The man—if any of his three companions on the roof had thought to ask him his name, he’d have lied to them—closes his eyes.
As soon as he does so, a moment from the past fills his mind. It always does, the same image, the same moment, every time
his eyes close. Twenty years.
He sees a bed, in a well-furnished room. On the floor beside it lies a naked man, face down, holding a fancy costume dagger.
His throat has been cut. On the bed there’s the body of a woman, and her throat’s been cut too, but she lies face upwards;
her lips are still moving, but her eyes are just taking on that cold, hard look. If a speck of dust were to land on them,
or a fly, they wouldn’t blink. He sees her through a red blur, because the blood from her jugular vein spurted in his face.
In his right hand he feels the handle of the folding knife.
(Always the same, always there. By now, surely, it should be familiar enough to be invisible. Once, when he was extremely
rich, he’d bought a painting by one of the great masters. He’d hung it on the wall opposite his bed, so it’d be the first
thing he saw when he woke up. A man could never get tired of looking at this picture, they reckoned. In its perfectly inclusive
lines, its total sublimation of symmetry and asymmetry, it contained every possibility in the world. After a week, he stopped
noticing it was there. A month later, he sold it, made a profit, and had a mirror put in its place, as a form of punishment.)
The woman’s lips stop moving, part-way through an unvoiced word, and then she just falls sideways, like a piece of furniture
carelessly knocked over. Her head cracks against the leg of the bed, making a wooden sound, like a stick hitting a ball.

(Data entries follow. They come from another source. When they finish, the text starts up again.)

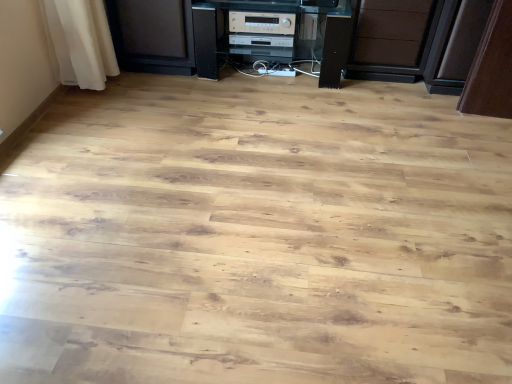 Question: Is silver metallic stereo at center, acting as the 1th appliance starting from the front, wider or thinner than silver metallic stereo at center, the second appliance in the front-to-back sequence?

Choices:
 (A) thin
 (B) wide

Answer: (A)

Question: From their relative heights in the image, would you say silver metallic stereo at center, the second appliance viewed from the back, is taller or shorter than silver metallic stereo at center, positioned as the first appliance in back-to-front order?

Choices:
 (A) tall
 (B) short

Answer: (A)

Question: Which object is the farthest from the black plastic stereo at center?

Choices:
 (A) silver metallic stereo at center, the second appliance in the front-to-back sequence
 (B) silver metallic stereo at center, the second appliance viewed from the back
 (C) brown matte drawer at center

Answer: (C)

Question: Estimate the real-world distances between objects in this image. Which object is closer to the black plastic stereo at center?

Choices:
 (A) silver metallic stereo at center, positioned as the first appliance in back-to-front order
 (B) brown matte drawer at center
 (C) silver metallic stereo at center, acting as the 1th appliance starting from the front

Answer: (A) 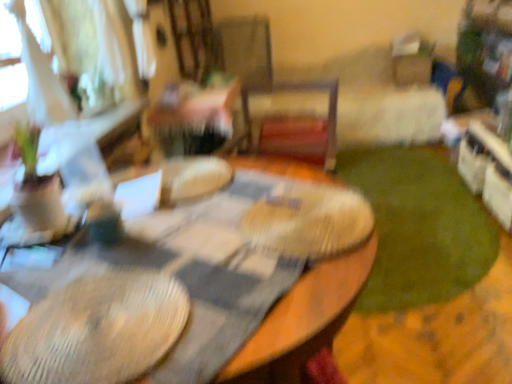 Find the location of a particular element. The height and width of the screenshot is (384, 512). green plush carpet at lower right is located at coordinates (419, 227).

Describe the element at coordinates (419, 227) in the screenshot. The height and width of the screenshot is (384, 512). I see `green plush carpet at lower right` at that location.

I want to click on wooden table at center, so click(303, 320).

The image size is (512, 384). Describe the element at coordinates (303, 320) in the screenshot. I see `wooden table at center` at that location.

In order to click on green plush carpet at lower right in this screenshot , I will do `click(419, 227)`.

Is wooden table at center at the right side of green plush carpet at lower right?

No.

Between wooden table at center and green plush carpet at lower right, which one is positioned in front?

wooden table at center is closer to the camera.

Which is closer to the camera, (275, 164) or (403, 158)?

Point (275, 164)

From the image's perspective, which one is positioned lower, wooden table at center or green plush carpet at lower right?

wooden table at center.

From a real-world perspective, is wooden table at center positioned above or below green plush carpet at lower right?

wooden table at center is above green plush carpet at lower right.

Looking at this image, does wooden table at center have a greater width compared to green plush carpet at lower right?

No, wooden table at center is not wider than green plush carpet at lower right.

Which of these two, wooden table at center or green plush carpet at lower right, stands taller?

Standing taller between the two is wooden table at center.

Is wooden table at center bigger or smaller than green plush carpet at lower right?

Clearly, wooden table at center is larger in size than green plush carpet at lower right.

Is wooden table at center located outside green plush carpet at lower right?

wooden table at center lies outside green plush carpet at lower right's area.

Is there a large distance between wooden table at center and green plush carpet at lower right?

Indeed, wooden table at center is not near green plush carpet at lower right.

Does wooden table at center turn towards green plush carpet at lower right?

No, wooden table at center is not turned towards green plush carpet at lower right.

Locate an element on the screen. Image resolution: width=512 pixels, height=384 pixels. table lying below the green plush carpet at lower right (from the image's perspective) is located at coordinates (303, 320).

Which is more to the right, green plush carpet at lower right or wooden table at center?

green plush carpet at lower right is more to the right.

Between green plush carpet at lower right and wooden table at center, which one is positioned behind?

Positioned behind is green plush carpet at lower right.

Is point (409, 181) positioned after point (358, 287)?

Yes.

From the image's perspective, between green plush carpet at lower right and wooden table at center, who is located below?

wooden table at center appears lower in the image.

From a real-world perspective, is green plush carpet at lower right positioned above or below wooden table at center?

Result: Clearly, from a real-world perspective, green plush carpet at lower right is below wooden table at center.

Can you confirm if green plush carpet at lower right is wider than wooden table at center?

Yes, green plush carpet at lower right is wider than wooden table at center.

Considering the relative sizes of green plush carpet at lower right and wooden table at center in the image provided, is green plush carpet at lower right taller than wooden table at center?

No.

Is green plush carpet at lower right bigger than wooden table at center?

No.

Is green plush carpet at lower right inside the boundaries of wooden table at center, or outside?

The correct answer is: outside.

Can you see green plush carpet at lower right touching wooden table at center?

No.

Is green plush carpet at lower right looking in the opposite direction of wooden table at center?

No, green plush carpet at lower right's orientation is not away from wooden table at center.

I want to click on grass lying on the right of wooden table at center, so click(x=419, y=227).

Locate an element on the screen. grass below the wooden table at center (from a real-world perspective) is located at coordinates (419, 227).

This screenshot has width=512, height=384. What are the coordinates of `grass above the wooden table at center (from the image's perspective)` in the screenshot? It's located at (419, 227). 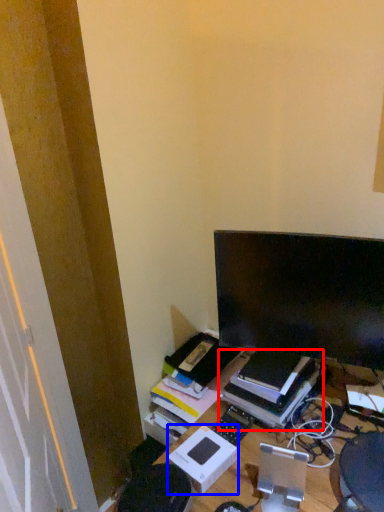 Question: Which of the following is the farthest to the observer, book (highlighted by a red box) or cardboard box (highlighted by a blue box)?

Choices:
 (A) book
 (B) cardboard box

Answer: (A) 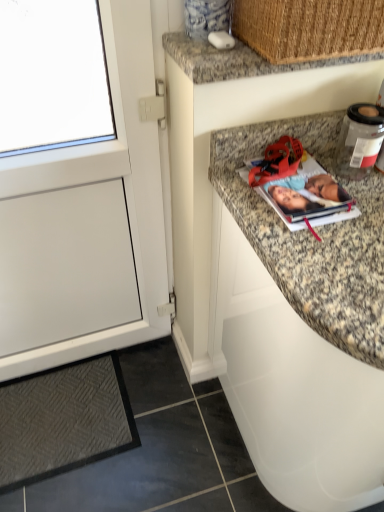 Identify the location of vacant space to the right of dark gray textured mat at lower left. (173, 426). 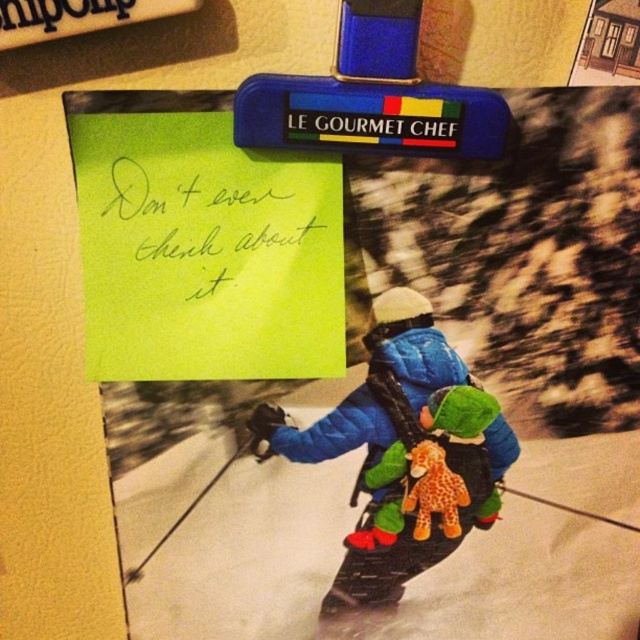 Question: Does yellow paper at upper left have a lesser width compared to soft plush giraffe at center?

Choices:
 (A) yes
 (B) no

Answer: (B)

Question: Which of the following is the farthest from the observer?

Choices:
 (A) yellow paper at upper left
 (B) soft plush giraffe at center

Answer: (B)

Question: Which point is closer to the camera?

Choices:
 (A) (410, 545)
 (B) (445, 525)

Answer: (B)

Question: Can you confirm if blue quilted jacket at center is smaller than yellow paper at upper left?

Choices:
 (A) no
 (B) yes

Answer: (A)

Question: Which of the following is the farthest from the observer?

Choices:
 (A) (429, 522)
 (B) (260, 284)

Answer: (A)

Question: Is blue quilted jacket at center bigger than soft plush giraffe at center?

Choices:
 (A) no
 (B) yes

Answer: (B) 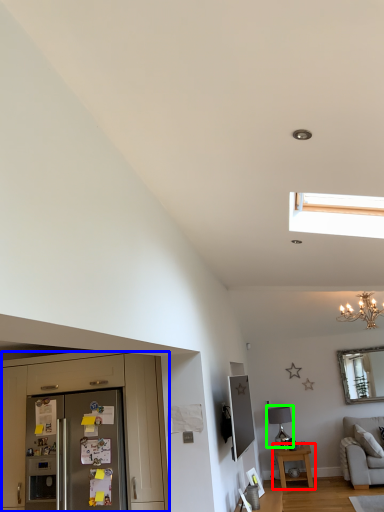 Question: Which object is the farthest from table (highlighted by a red box)? Choose among these: cabinetry (highlighted by a blue box) or lamp (highlighted by a green box).

Choices:
 (A) cabinetry
 (B) lamp

Answer: (A) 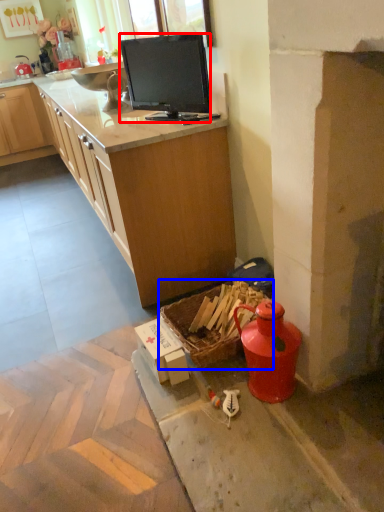 Question: Which object is closer to the camera taking this photo, television (highlighted by a red box) or picnic basket (highlighted by a blue box)?

Choices:
 (A) television
 (B) picnic basket

Answer: (B) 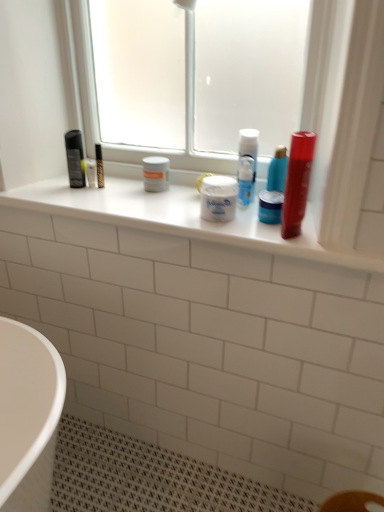 Question: Considering the positions of white matte jar at center and blue glossy jar at center, the first mouthwash viewed from the back, in the image, is white matte jar at center bigger or smaller than blue glossy jar at center, the first mouthwash viewed from the back,?

Choices:
 (A) small
 (B) big

Answer: (B)

Question: From their relative heights in the image, would you say white matte jar at center is taller or shorter than blue glossy jar at center, the first mouthwash viewed from the back?

Choices:
 (A) short
 (B) tall

Answer: (B)

Question: Considering the real-world distances, which object is farthest from the transparent frosted glass at upper center?

Choices:
 (A) blue glossy jar at center, which ranks as the second mouthwash in front-to-back order
 (B) shiny red tube at upper right, which is the first mouthwash in front-to-back order
 (C) white matte jar at center
 (D) white plastic container at center

Answer: (A)

Question: Which is nearer to the transparent frosted glass at upper center?

Choices:
 (A) blue glossy jar at center, which ranks as the second mouthwash in front-to-back order
 (B) white matte jar at center
 (C) shiny red tube at upper right, which is the first mouthwash in front-to-back order
 (D) white plastic container at center

Answer: (D) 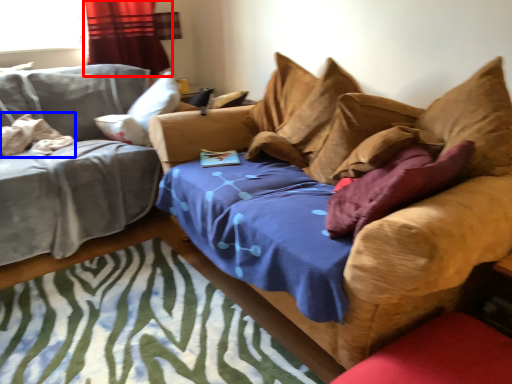 Question: Among these objects, which one is farthest to the camera, curtain (highlighted by a red box) or pillow (highlighted by a blue box)?

Choices:
 (A) curtain
 (B) pillow

Answer: (A) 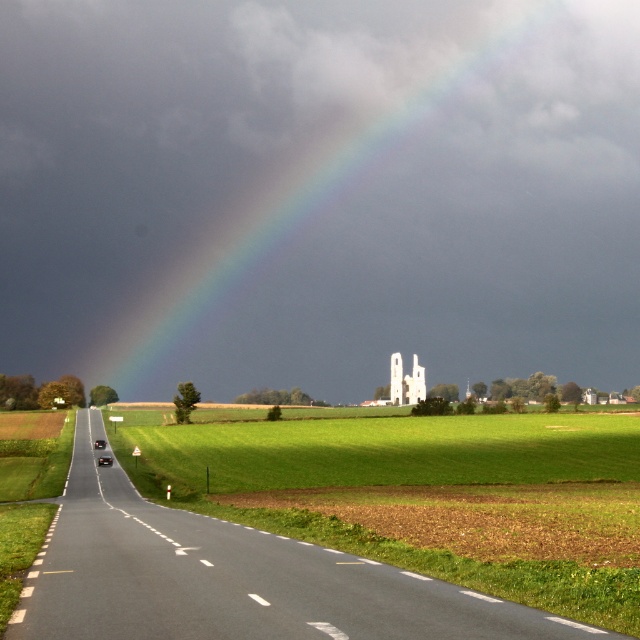 Question: Is black glossy car at center to the right of shiny black sedan at road center from the viewer's perspective?

Choices:
 (A) no
 (B) yes

Answer: (B)

Question: Estimate the real-world distances between objects in this image. Which object is closer to the shiny black sedan at road center?

Choices:
 (A) rainbow at upper center
 (B) black glossy car at center

Answer: (B)

Question: Estimate the real-world distances between objects in this image. Which object is closer to the black glossy car at center?

Choices:
 (A) rainbow at upper center
 (B) shiny black sedan at road center

Answer: (B)

Question: Can you confirm if black glossy car at center is positioned to the left of shiny black sedan at road center?

Choices:
 (A) yes
 (B) no

Answer: (B)

Question: Can you confirm if rainbow at upper center is wider than black glossy car at center?

Choices:
 (A) yes
 (B) no

Answer: (A)

Question: Estimate the real-world distances between objects in this image. Which object is farther from the shiny black sedan at road center?

Choices:
 (A) rainbow at upper center
 (B) black glossy car at center

Answer: (A) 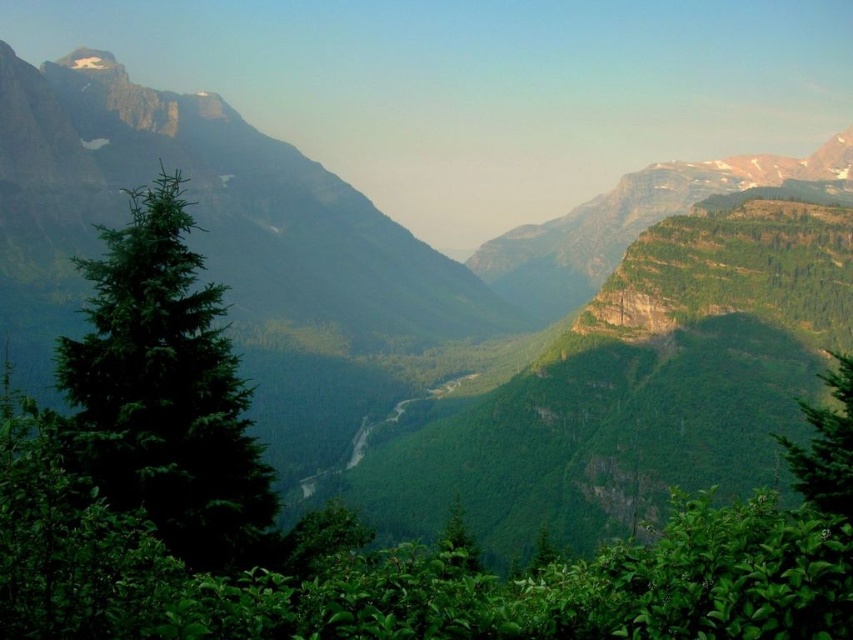 You are a hiker standing at the center of the valley looking towards the mountains. You notice the green matte tree at left and the green leafy tree at right. Which tree would appear taller from your current position?

The green matte tree at left appears taller than the green leafy tree at right from your current position because it is taller.

You are a hiker standing in the valley looking at the green matte tree at left and the green leafy tree at right. Which tree appears closer to you?

The green matte tree at left appears closer because it is in front of the green leafy tree at right, which is positioned behind it. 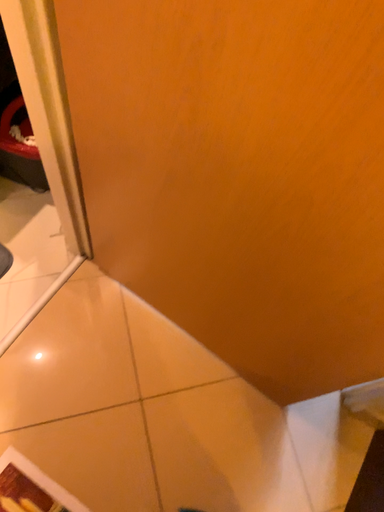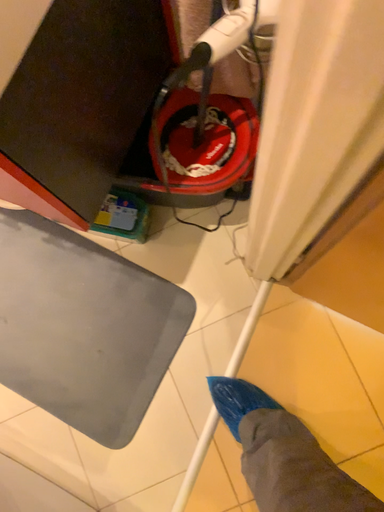 Question: How did the camera likely rotate when shooting the video?

Choices:
 (A) rotated downward
 (B) rotated upward

Answer: (A)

He hears his name spoken; not his name, a word equally familiar, amounting to the same thing. Oh, he thinks, and turns round.
Twin boys, about seven years old, stand in the doorway, looking at him.
“Daddy?”
For some reason, he folds up the knife and puts it back in his pocket. “Go to your room,” he says. “Now.”
Neither of them moves. They stare at him, and it occurs to him that the look on their faces must be very much like the look
on his own, when he’d first entered the room.
(Still there, he thinks, and still the same; interesting. Surely, by now, that should have been the least of my problems.)
He opens his eyes.
On the morning of the day when Basso (Bassianus Severus, the future First Citizen) was born, his mother woke up to find a
strange woman sitting at the foot of her bed.
Her husband was away somewhere on business, and the servants slept downstairs. The woman was dirty and shabby, and she was
holding a small knife.
“Hello,” Basso’s mother said. “What do you want?”
Over the woman’s shoulder, Basso’s mother could see that the skylight had been forced. She was shocked. It had never occurred
to her that a woman could climb a drainpipe.
“Money,” the woman said.
Basso’s mother assessed her. About her own age, though she looked much older; a foreigner, most likely a Mavortine (blonde
hair, short, fat nose, blue eyes); there were always Mavortines in the city at that time of year, seasonal workers. She was
wearing the remains of a man’s coat, several sizes too big.
“I’m terribly sorry,” Basso’s mother said, “but I don’t have any. My husband doesn’t let me have money. He does all the…”
The woman made a strange grunting noise; frustration and annoyance, all that work for nothing. “I’m sorry,” Basso’s mother
repeated. “If I had any money, I’d give it to you.” She paused, then added, “You look like you could use it.”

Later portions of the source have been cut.